* **Dataset content**

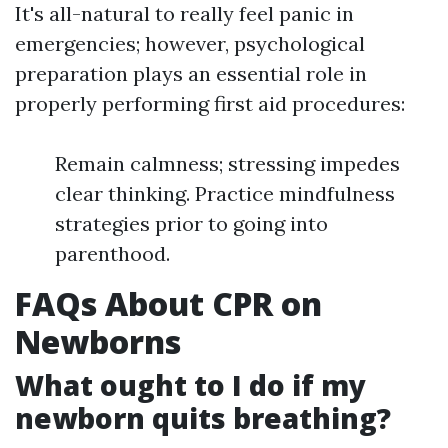
It's all-natural to really feel panic in
emergencies; however, psychological
preparation plays an essential role in
properly performing first aid procedures:
Remain calmness; stressing impedes
clear thinking. Practice mindfulness
strategies prior to going into
parenthood.
FAQs About CPR on
Newborns
What ought to I do if my
newborn quits breathing?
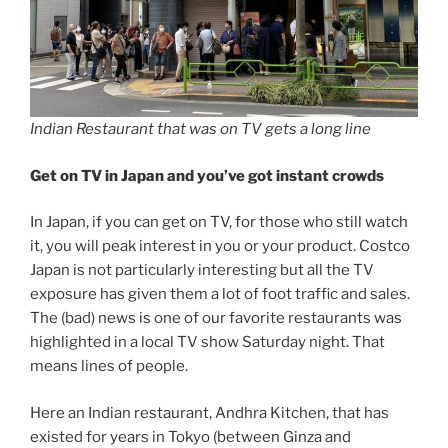
Indian Restaurant that was on TV gets a long line
Get on TV in Japan and you’ve got instant crowds
In Japan, if you can get on TV, for those who still watch
it, you will peak interest in you or your product. Costco
Japan is not particularly interesting but all the TV
exposure has given them a lot of foot traffic and sales.
The (bad) news is one of our favorite restaurants was
highlighted in a local TV show Saturday night. That
means lines of people.
Here an Indian restaurant, Andhra Kitchen, that has
existed for years in Tokyo (between Ginza and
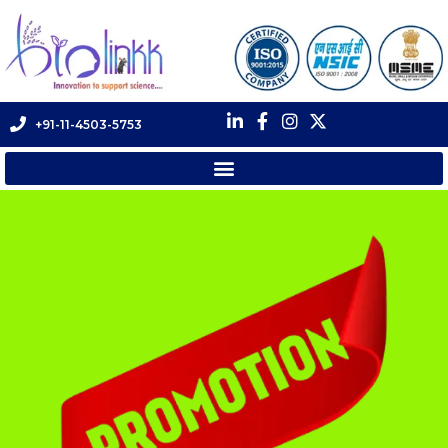
+91-11-4503-5753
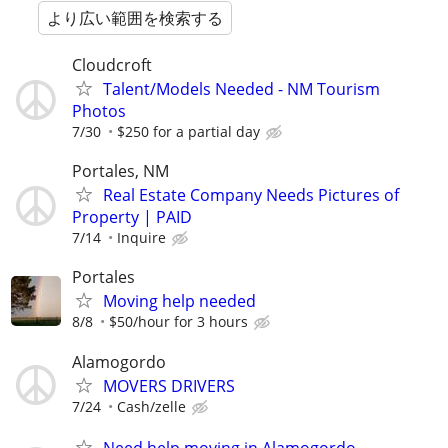
より広い範囲を検索する
Cloudcroft
Talent/Models Needed - NM Tourism
Photos
7/30
$250 for a partial day
Portales, NM
Real Estate Company Needs Pictures of
Property | PAID
7/14
Inquire
Portales
Moving help needed
8/8
$50/hour for 3 hours
Alamogordo
MOVERS DRIVERS
7/24
Cash/zelle
Need help moving in Alamogordo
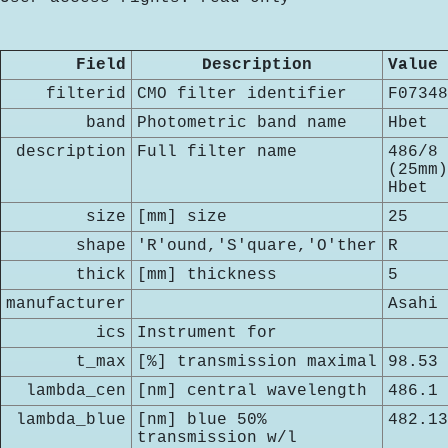
Field
Description
Value
filterid
CMO filter identifier
F07348
band
Photometric band name
Hbet
description
Full filter name
486/8
(25mm)
Hbet
size
[mm] size
25
shape
'R'ound,'S'quare,'O'ther
R
thick
[mm] thickness
5
manufacturer
Asahi
ics
Instrument for
t_max
[%] transmission maximal
98.53
lambda_cen
[nm] central wavelength
486.1
lambda_blue
[nm] blue 50%
482.13
transmission w/l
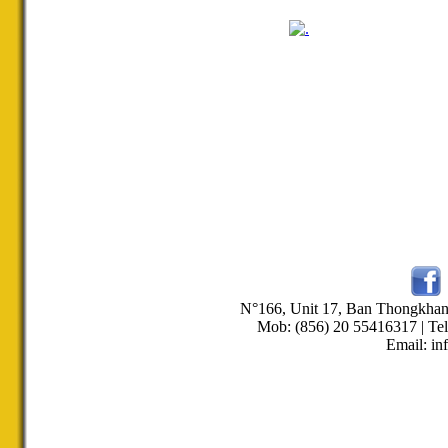
N°166, Unit 17, Ban Thongkha
Mob: (856) 20 55416317 | Tel
Email: in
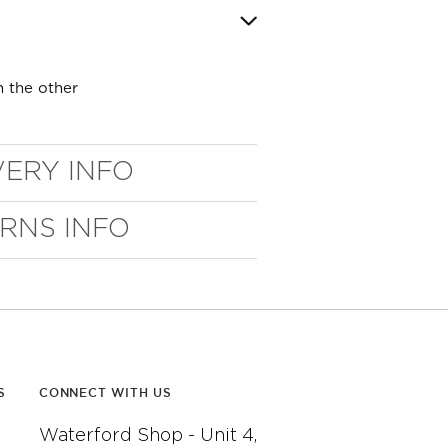
n the other
VERY INFO
URNS INFO
S
CONNECT WITH US
Waterford Shop - Unit 4,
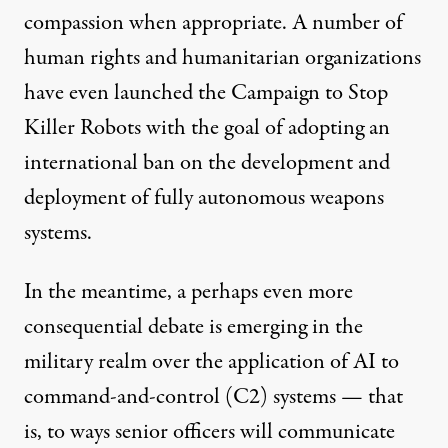
compassion when appropriate. A number of
human rights and humanitarian organizations
have even launched the
Campaign to Stop
Killer Robots
with the goal of adopting an
international ban on the development and
deployment of fully autonomous weapons
systems.
In the meantime, a perhaps even more
consequential debate is emerging in the
military realm over the application of AI to
command-and-control (C2) systems — that
is, to ways senior officers will communicate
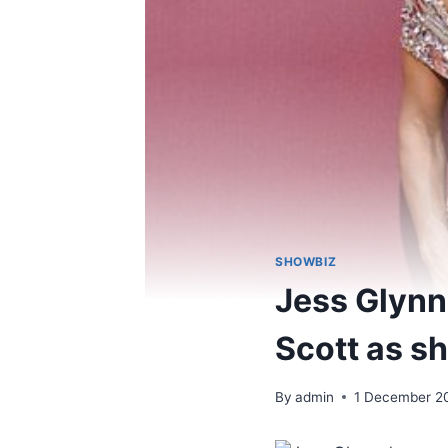
SHOWBIZ
Jess Glynn
Scott as sh
By
admin
1 December 2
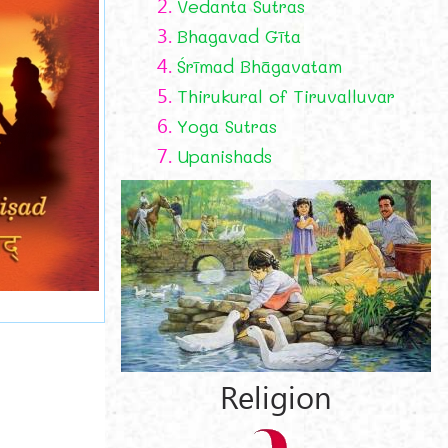
2.
Vedanta Sutras
3.
Bhagavad Gīta
4.
Śrīmad Bhāgavatam
5.
Thirukural of Tiruvalluvar
6.
Yoga Sutras
7.
Upanishads
Religion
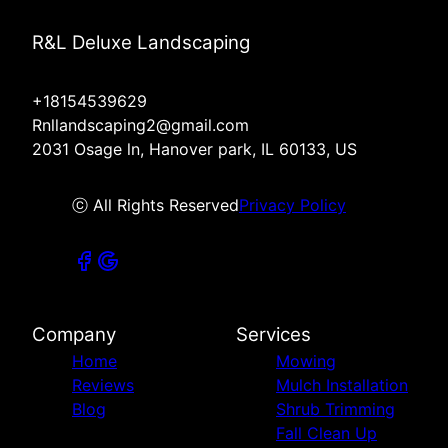
R&L Deluxe Landscaping
+18154539629
Rnllandscaping2@gmail.com
2031 Osage ln, Hanover park, IL 60133, US
ⓒ All Rights Reserved
Privacy Policy
Company
Services
Home
Mowing
Reviews
Mulch Installation
Blog
Shrub Trimming
Fall Clean Up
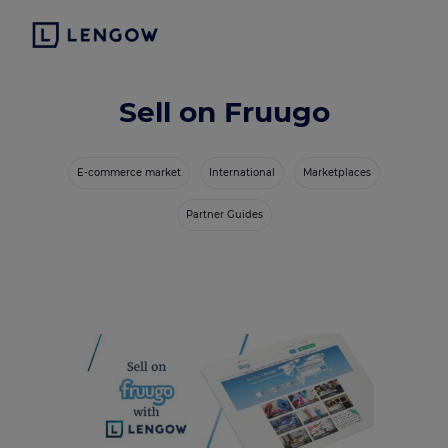
Sell on Fruugo
E-commerce market
International
Marketplaces
Partner Guides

* **What you should do**
Each line from the first line of the listing above through the line containing "Japan is not" is to be written out exactly, and the pictures are to be left out.

* **Exercise answer**
It's all-natural to really feel panic in
emergencies; however, psychological
preparation plays an essential role in
properly performing first aid procedures:
Remain calmness; stressing impedes
clear thinking. Practice mindfulness
strategies prior to going into
parenthood.
FAQs About CPR on
Newborns
What ought to I do if my
newborn quits breathing?
Indian Restaurant that was on TV gets a long line
Get on TV in Japan and you’ve got instant crowds
In Japan, if you can get on TV, for those who still watch
it, you will peak interest in you or your product. Costco
Japan is not particularly interesting but all the TV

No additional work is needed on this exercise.